Sunday, October 10, 2010

Bocci

We took the bus number 31 to the end of the line.  It was going to be the 10 but we missed it.  So “cambiamo il programma”.  It took us to Grassina, a small suburb of Firenze where he wanted to see the cemetery.  He made me promise that I would bury him there.  But we were hungry when we got there and so ate pizza with anchovies and pasta with bacon and pecorino.  After lunch we walked back to the center to the “Casa del Popolo” the community center found is nearly every neighborhood.  These are often large and well equipped senior centers with a bar, a dance hall, game rooms, a garden with outside seating and lots of anziani.  At this hour of the day it was all men.
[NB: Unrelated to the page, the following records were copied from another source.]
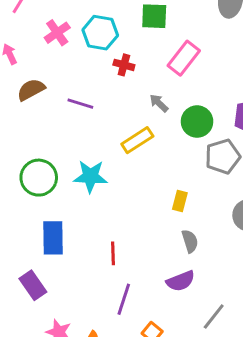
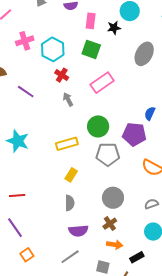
gray arrow: (159, 103) -> (68, 99), moved
yellow rectangle: (137, 140) -> (67, 144), moved
red line: (113, 253) -> (17, 196), turned 70
purple semicircle: (181, 281) -> (78, 231), moved
purple line: (124, 299) -> (15, 228), turned -70

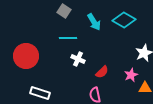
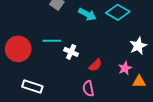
cyan arrow: (94, 22) -> (87, 14), turned -30
cyan line: (68, 38) -> (52, 41), moved

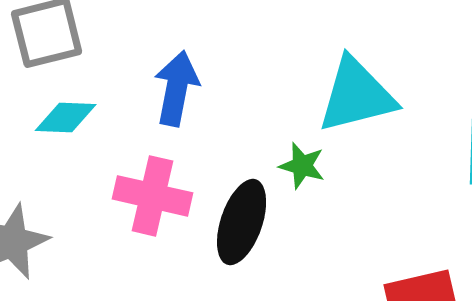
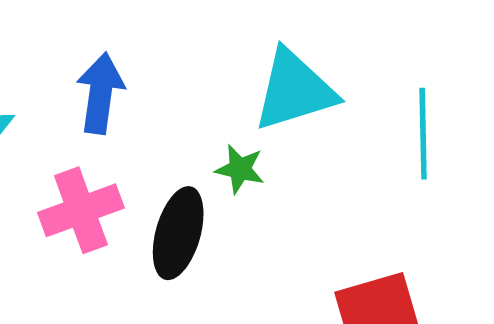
pink cross: (153, 196) -> (81, 210), turned -30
I said “where are all the women?”  He said “at home, cleaning, making lunch.”   Grrrr.  Typical Italian, women doing all the work.  We wandered around, peeking in the rooms, eventually out past two very busy card tables under the trees.  Beyond was a shed roofed open sided structure with a crowd of men at the sides watching a bocci ball game.  The ancient roof beams and weathered pillars covered a clean swept, slightly dished surface edged with wood and capped by troughs at each end. 
We sat to watch just as one of the teams of four rolled a ball to within 4 or 5 inches of the target, a pink rubber sphere the size of a golf ball.  Two balls seemed to be the same distance from the target so a measurement was required.  A stalk from a broom was cut to fit the space and used to determine the winner.  The winner collected several coins.  A toss of the target and they began again. These vigorous old guys, short, mustachioed, all in jeans, windbreaker vests and athletic shoes, were able to roll the most amazing curves, esses and arcs that stopped on a dime, or straight shots with deadly accuracy, or throws that rolled up the side inclines, circled through the other balls to land practically on top of the target.  Incredible.  Only the 8 were playing.  Another 15 or so watched and chatted and commented.  We sat outside the shed on a bench under the trees.  The language was a dialect that Salvatore didn’t recognize.  The fall day was cool but sunny, the shouts of a football game and the gurgle of the river nearby;   the chatter and laughter of the men a rolling, bubbling comfort.